* Task item:
Below are the records; copy each line in which "chevron" occurs.

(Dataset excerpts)
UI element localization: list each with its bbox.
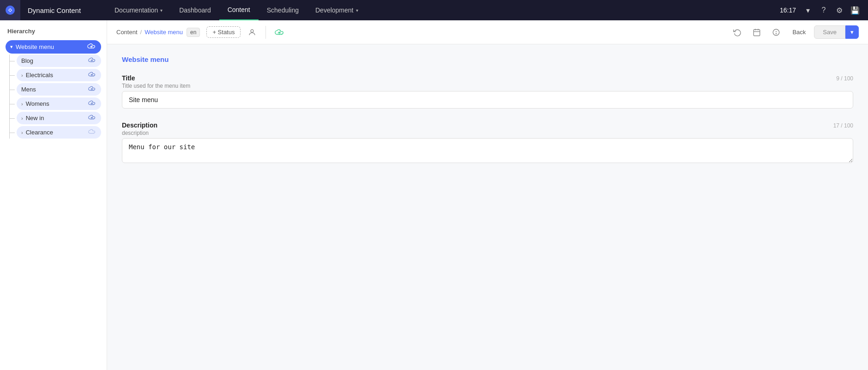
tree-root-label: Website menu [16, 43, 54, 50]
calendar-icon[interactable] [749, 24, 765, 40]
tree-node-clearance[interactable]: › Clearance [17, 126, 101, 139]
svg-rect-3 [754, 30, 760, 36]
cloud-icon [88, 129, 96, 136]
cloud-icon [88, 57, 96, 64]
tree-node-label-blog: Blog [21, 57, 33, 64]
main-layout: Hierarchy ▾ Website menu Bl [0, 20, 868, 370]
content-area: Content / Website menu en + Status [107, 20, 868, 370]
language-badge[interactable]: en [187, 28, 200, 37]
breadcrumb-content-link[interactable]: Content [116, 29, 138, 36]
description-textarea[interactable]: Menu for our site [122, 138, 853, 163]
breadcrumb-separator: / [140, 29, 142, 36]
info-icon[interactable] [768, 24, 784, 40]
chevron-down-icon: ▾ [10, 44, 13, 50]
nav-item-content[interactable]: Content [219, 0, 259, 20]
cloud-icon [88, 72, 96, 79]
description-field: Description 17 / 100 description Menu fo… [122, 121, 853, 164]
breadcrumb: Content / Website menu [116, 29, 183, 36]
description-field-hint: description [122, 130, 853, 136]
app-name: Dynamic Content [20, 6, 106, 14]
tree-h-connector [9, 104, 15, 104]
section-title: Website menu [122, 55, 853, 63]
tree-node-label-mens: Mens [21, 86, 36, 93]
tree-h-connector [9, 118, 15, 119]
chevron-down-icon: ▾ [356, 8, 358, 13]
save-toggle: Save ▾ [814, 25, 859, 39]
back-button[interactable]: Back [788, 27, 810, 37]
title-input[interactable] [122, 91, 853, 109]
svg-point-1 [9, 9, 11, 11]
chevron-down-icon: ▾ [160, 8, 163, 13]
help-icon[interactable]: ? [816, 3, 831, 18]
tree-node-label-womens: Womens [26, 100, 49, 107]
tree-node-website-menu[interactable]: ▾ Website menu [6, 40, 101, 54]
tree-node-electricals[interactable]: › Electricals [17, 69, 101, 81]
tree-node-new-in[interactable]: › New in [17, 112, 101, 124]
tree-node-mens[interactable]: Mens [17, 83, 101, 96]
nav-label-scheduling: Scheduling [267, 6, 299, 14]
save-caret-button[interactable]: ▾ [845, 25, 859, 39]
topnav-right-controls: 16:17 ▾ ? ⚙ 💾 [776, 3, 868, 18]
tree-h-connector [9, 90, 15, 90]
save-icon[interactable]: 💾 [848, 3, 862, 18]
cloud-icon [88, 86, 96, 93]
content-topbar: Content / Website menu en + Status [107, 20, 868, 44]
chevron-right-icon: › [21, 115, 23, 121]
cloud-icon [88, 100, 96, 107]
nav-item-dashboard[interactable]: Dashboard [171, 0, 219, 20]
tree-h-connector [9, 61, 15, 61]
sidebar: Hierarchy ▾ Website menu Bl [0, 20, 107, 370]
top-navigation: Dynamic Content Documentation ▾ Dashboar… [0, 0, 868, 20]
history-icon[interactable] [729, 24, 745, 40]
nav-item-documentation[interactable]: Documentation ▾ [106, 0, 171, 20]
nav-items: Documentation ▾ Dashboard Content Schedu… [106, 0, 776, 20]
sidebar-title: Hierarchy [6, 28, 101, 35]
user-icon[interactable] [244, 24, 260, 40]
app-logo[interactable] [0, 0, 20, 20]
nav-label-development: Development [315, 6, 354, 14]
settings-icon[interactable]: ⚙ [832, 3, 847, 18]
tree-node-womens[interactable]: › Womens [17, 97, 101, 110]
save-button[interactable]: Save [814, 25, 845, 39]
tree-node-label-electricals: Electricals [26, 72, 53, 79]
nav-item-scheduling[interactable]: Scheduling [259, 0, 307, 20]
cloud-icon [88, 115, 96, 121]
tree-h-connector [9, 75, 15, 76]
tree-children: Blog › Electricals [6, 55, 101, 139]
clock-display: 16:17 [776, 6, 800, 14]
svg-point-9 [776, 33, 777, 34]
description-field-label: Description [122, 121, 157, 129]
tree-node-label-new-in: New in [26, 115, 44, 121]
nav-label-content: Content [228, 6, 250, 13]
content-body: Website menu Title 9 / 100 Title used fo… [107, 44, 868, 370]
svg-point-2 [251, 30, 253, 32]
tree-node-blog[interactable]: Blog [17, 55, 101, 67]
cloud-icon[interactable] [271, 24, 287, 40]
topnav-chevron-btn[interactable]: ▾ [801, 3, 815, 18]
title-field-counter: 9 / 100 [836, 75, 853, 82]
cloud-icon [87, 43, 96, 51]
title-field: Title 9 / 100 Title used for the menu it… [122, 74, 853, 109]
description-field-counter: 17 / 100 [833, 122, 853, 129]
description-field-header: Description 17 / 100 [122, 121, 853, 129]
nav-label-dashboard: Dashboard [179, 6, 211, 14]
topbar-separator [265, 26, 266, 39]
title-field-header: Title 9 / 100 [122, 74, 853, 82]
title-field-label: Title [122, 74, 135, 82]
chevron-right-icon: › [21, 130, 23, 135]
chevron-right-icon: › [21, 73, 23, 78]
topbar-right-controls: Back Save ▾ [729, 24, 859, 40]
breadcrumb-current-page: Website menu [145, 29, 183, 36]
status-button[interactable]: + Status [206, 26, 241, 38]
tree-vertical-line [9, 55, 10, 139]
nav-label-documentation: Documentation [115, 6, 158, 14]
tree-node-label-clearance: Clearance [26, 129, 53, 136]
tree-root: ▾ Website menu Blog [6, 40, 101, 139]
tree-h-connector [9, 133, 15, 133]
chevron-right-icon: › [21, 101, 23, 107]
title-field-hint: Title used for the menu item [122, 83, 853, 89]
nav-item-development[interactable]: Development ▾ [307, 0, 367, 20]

* Result of the task:
chevron-down-icon: ▾ [10, 44, 13, 50]
chevron-down-icon: ▾ [356, 8, 358, 13]
chevron-down-icon: ▾ [160, 8, 163, 13]
chevron-right-icon: › [21, 115, 23, 121]
topnav-chevron-btn[interactable]: ▾ [801, 3, 815, 18]
chevron-right-icon: › [21, 130, 23, 135]
chevron-right-icon: › [21, 73, 23, 78]
chevron-right-icon: › [21, 101, 23, 107]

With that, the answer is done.